Signal Processing and Speech Communication Laboratory
hometheses & projects › Segmental Conditional Random Fields for Phone Recognition

Segmental Conditional Random Fields for Phone Recognition

Status
Finished
Type
Master/Diploma Thesis
Announcement date
01 Oct 2015
Student
Christopher Walles
Mentors
Research Areas

Abstract

Automatic speech recognition (ASR) is a broad field of research. Applications of ASR include voice user interfaces, like those nowadays found in smart phones, auto- matic speech to text transcription or dialogue systems for people with impairments. An important sub-task of ASR is phone recognition. A phone recognition system detects the phones in a given speech signal. Speech data is segmental in nature, i.e each phone is represented by a variable number of input data frames. Usually, there are more input data frames than output labels. This thesis deals with segmental conditional random fields (SCRFs) to tackle the task of phone recognition. SCRFs are the segmental generalization of conditional random fields. The latter are the discriminative counterparts to hidden Markov models (HMMs). This thesis gives an overview of the formulas and algorithms required to apply the segmental conditional random field in practice. In particular we present an efficient dynamic programming algorithm that allows for training a SCRF on unsegmented data.
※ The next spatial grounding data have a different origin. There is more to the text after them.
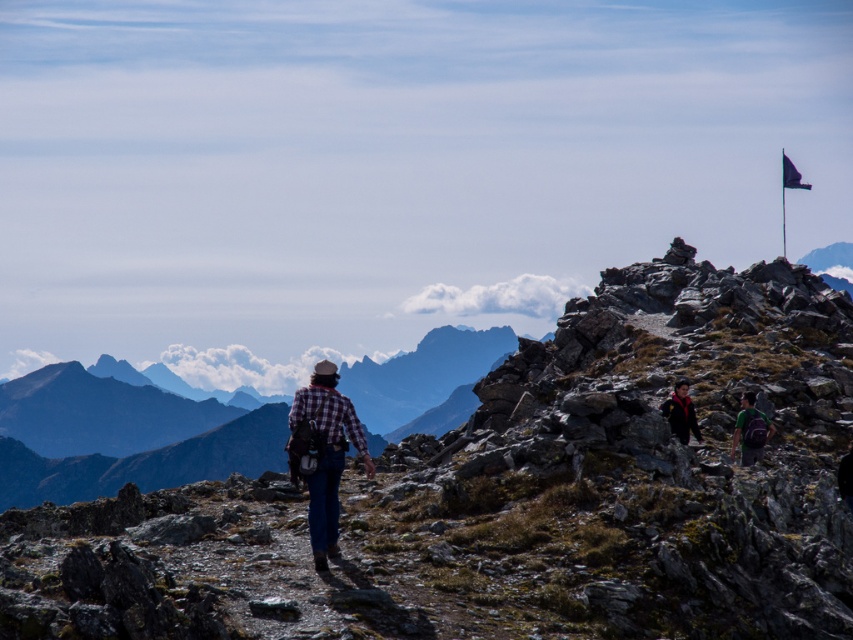 Between rugged stone mountain at upper right and plaid fabric shirt at center, which one is positioned higher?

plaid fabric shirt at center is higher up.

Between point (100, 477) and point (328, 419), which one is positioned in front?

Positioned in front is point (328, 419).

Identify the location of rugged stone mountain at upper right. (492, 493).

Is rugged stone mountain at upper right behind black fabric flag at upper right?

No, rugged stone mountain at upper right is closer to the viewer.

Which of these two, rugged stone mountain at upper right or black fabric flag at upper right, stands shorter?

With less height is rugged stone mountain at upper right.

Image resolution: width=853 pixels, height=640 pixels. What do you see at coordinates (492, 493) in the screenshot?
I see `rugged stone mountain at upper right` at bounding box center [492, 493].

You are a GUI agent. You are given a task and a screenshot of the screen. Output one action in this format:
    pyautogui.click(x=<x>, y=<y>)
    Task: Click on the rugged stone mountain at upper right
    The image size is (853, 640).
    Given the screenshot: What is the action you would take?
    pyautogui.click(x=492, y=493)

Can you confirm if plaid fabric shirt at center is bigger than black fleece jacket at upper right?

Yes.

Based on the photo, between plaid fabric shirt at center and black fleece jacket at upper right, which one appears on the left side from the viewer's perspective?

plaid fabric shirt at center

Measure the distance between point (316,531) and camera.

Point (316,531) is 133.85 feet from camera.

You are a GUI agent. You are given a task and a screenshot of the screen. Output one action in this format:
    pyautogui.click(x=<x>, y=<y>)
    Task: Click on the plaid fabric shirt at center
    Image resolution: width=853 pixels, height=640 pixels.
    Given the screenshot: What is the action you would take?
    pyautogui.click(x=326, y=452) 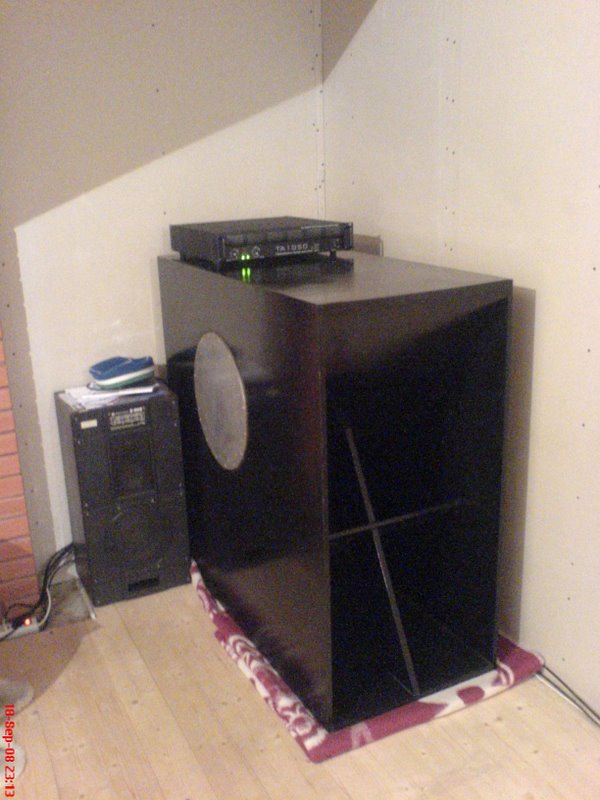 Where is `purple wall`? The height and width of the screenshot is (800, 600). purple wall is located at coordinates (151, 105). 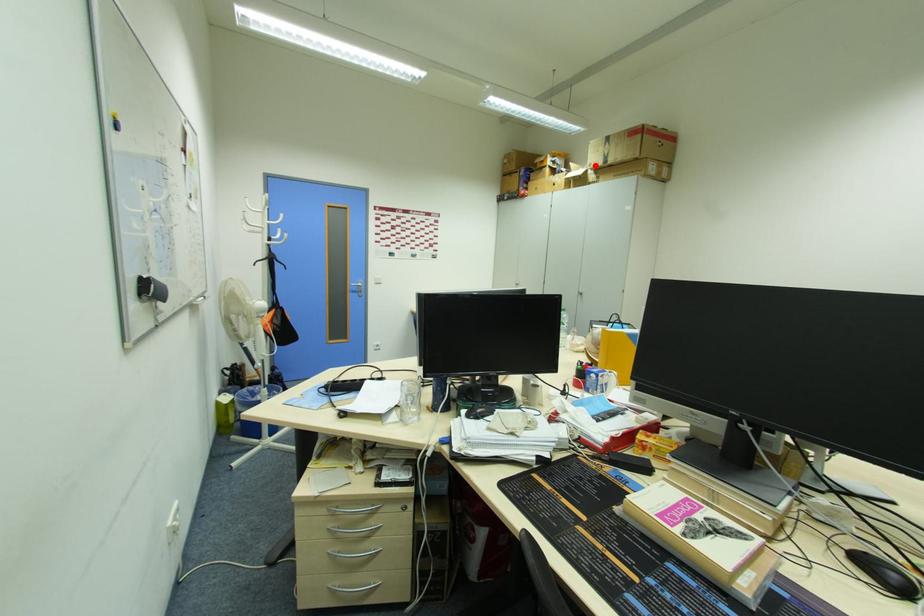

In order to make the SCRF more powerful we equip it with a neural network style hidden layer. In the experiments, we apply segmental conditional random fields to the task of phone recognition and present results on the TIMIT database. We show that the algorithm to train a SCRF on unsegmented data achieves in practice the same results as when the model is trained on the manual segmented data from TIMIT. The presented model configuration of the hidden layer SCRF that was trained with backpropagation outperforms other published SCRF approaches and achieves a phone recognition accuracy of 75.07% on the TIMIT core test set.